Qué resuelve exactamente un CMS
Separa de forma clara tres capas que, sin un CMS, estarían mezcladas en el propio código: el contenido en sí (textos, imágenes, productos), la presentación visual (cómo se muestra ese contenido, colores, tipografías, disposición) y la funcionalidad (qué puede hacer la web: un buscador interno, un carrito de compra, un formulario). Gracias a esta separación, alguien sin conocimientos de programación puede añadir un artículo nuevo o cambiar una foto sin tocar ni una línea de código, mientras que un desarrollador puede modificar el aspecto o añadir funciones sin tener que reescribir todo el contenido existente.
Principales tipos de CMS
- CMS tradicionales (WordPress, Joomla): gestionan tanto el contenido como su presentación dentro del mismo sistema, con temas y plugins que definen cómo se ve la web.
- CMS headless: separan por completo el contenido de la presentación; el contenido se gestiona en el CMS, pero se muestra a través de una web, app o cualquier otro canal desarrollado de forma independiente, conectado mediante una API.

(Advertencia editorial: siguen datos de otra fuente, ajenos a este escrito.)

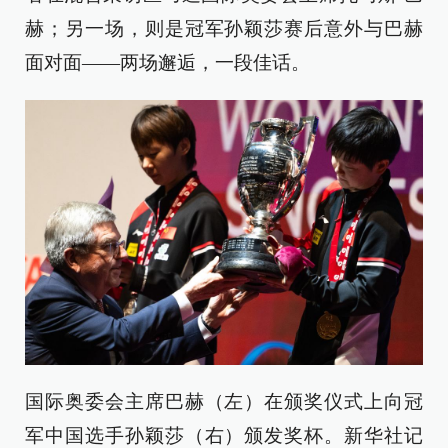
赫；另一场，则是冠军孙颖莎赛后意外与巴赫
面对面——两场邂逅，一段佳话。
国际奥委会主席巴赫（左）在颁奖仪式上向冠
军中国选手孙颖莎（右）颁发奖杯。新华社记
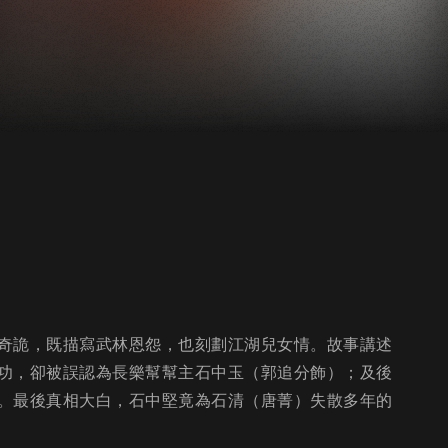
奇詭，既描寫武林恩怨，也刻劃江湖兒女情。故事講述
功，卻被誤認為長樂幫幫主石中玉（郭追分飾）；及後
。最後真相大白，石中堅竟為石清（唐菁）失散多年的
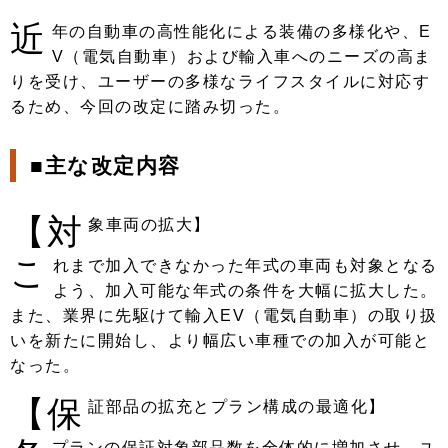
近
年の自動車の高性能化による装備の多様化や、E
V（電気自動車）および輸入車へのニーズの高ま
りを受け、ユーザーの多様なライフスタイルに対応す
るため、今回の改定に踏み切った。
■主な改定内容
【対
象車両の拡大】
こ
れまで加入できなかった年式の車両も対象となる
よう、加入可能な年式の条件を大幅に拡大した。
また、業界に先駆けて輸入EV（電気自動車）の取り扱
いを新たに開始し、より幅広い車種での加入が可能と
なった。
【保
証部品の拡充とプラン構成の最適化】
プランの保証対象部品数を全体的に増加させ、ユ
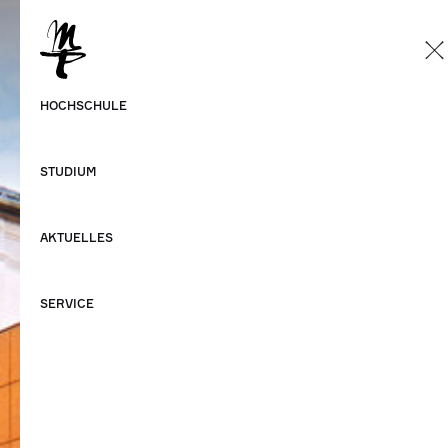
DE
Deutsch
HOCHSCHULE
Englisch
STUDIUM
AKTUELLES
SERVICE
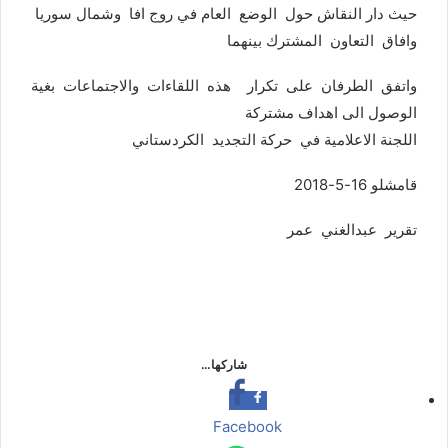
حيث دار النقاش حول الوضع العام في روج افا وشمال سوريا
وافاق التعاون المشترك بينهما
واتفق الطرفان على تكرار هذه اللقاءات والاجتماعات بغية
الوصول الى اهداف مشتركة
اللجنة الاعلامية في حركة التجديد الكردستاني
قامشلو 16-5-2018
تقرير عبدالغني عمر
شاركها…
Facebook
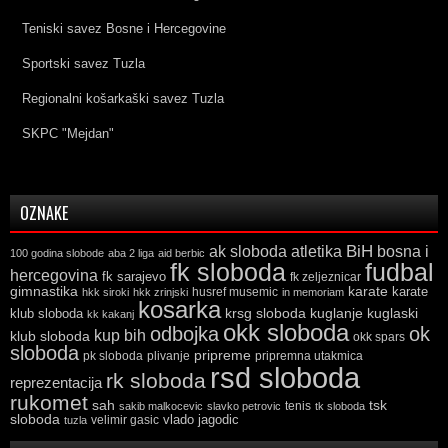
Teniski savez Bosne i Hercegovine
Sportski savez Tuzla
Regionalni košarkaški savez Tuzla
SKPC "Mejdan"
OZNAKE
ak sloboda
atletika
BiH
bosna i
100 godina slobode
aba 2 liga
aid berbic
fk sloboda
fudbal
hercegovina
fk sarajevo
fk zeljeznicar
gimnastika
karate
karate
husref musemic
hkk siroki
hkk zrinjski
in memoriam
kosarka
krsg sloboda
kuglaski
klub sloboda
kuglanje
kk kakanj
okk sloboda
odbojka
ok
kup bih
klub sloboda
okk spars
sloboda
pripreme
pk sloboda
plivanje
pripremna utakmica
rsd sloboda
rk sloboda
reprezentacija
rukomet
tsk
sah
sakib malkocevic
slavko petrovic
tenis
tk sloboda
sloboda
vlado jagodic
velimir gasic
tuzla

- Constructores de páginas (Wix, Squarespace): pensados para usuarios sin conocimientos técnicos, con menos flexibilidad pero mucha más facilidad de uso inicial.
- CMS orientados a ecommerce (Shopify, PrestaShop): especializados en gestión de catálogo, inventario y procesos de compra, más allá de la gestión de contenido genérico.
WordPress, el CMS que domina el mercado
Dentro de todos los tipos anteriores, WordPress se ha convertido en el estándar de facto para un porcentaje enormemente alto de las webs de todo internet, gracias a su equilibrio entre facilidad de uso y flexibilidad técnica, y a un ecosistema de plugins capaz de cubrir prácticamente cualquier necesidad sin necesidad de programar desde cero.
Qué mirar antes de elegir un CMS para un proyecto
El tipo de contenido que se va a gestionar (¿un blog sencillo?, ¿un catálogo de miles de productos?, ¿contenido que se mostrará en varias plataformas distintas?). El nivel técnico del equipo que va a mantener la web día a día. El presupuesto disponible, tanto para el propio CMS como para el hosting y el mantenimiento continuado. Y las necesidades de crecimiento futuras, porque migrar de un CMS a otro más adelante suele ser un proceso costoso en tiempo y en dinero.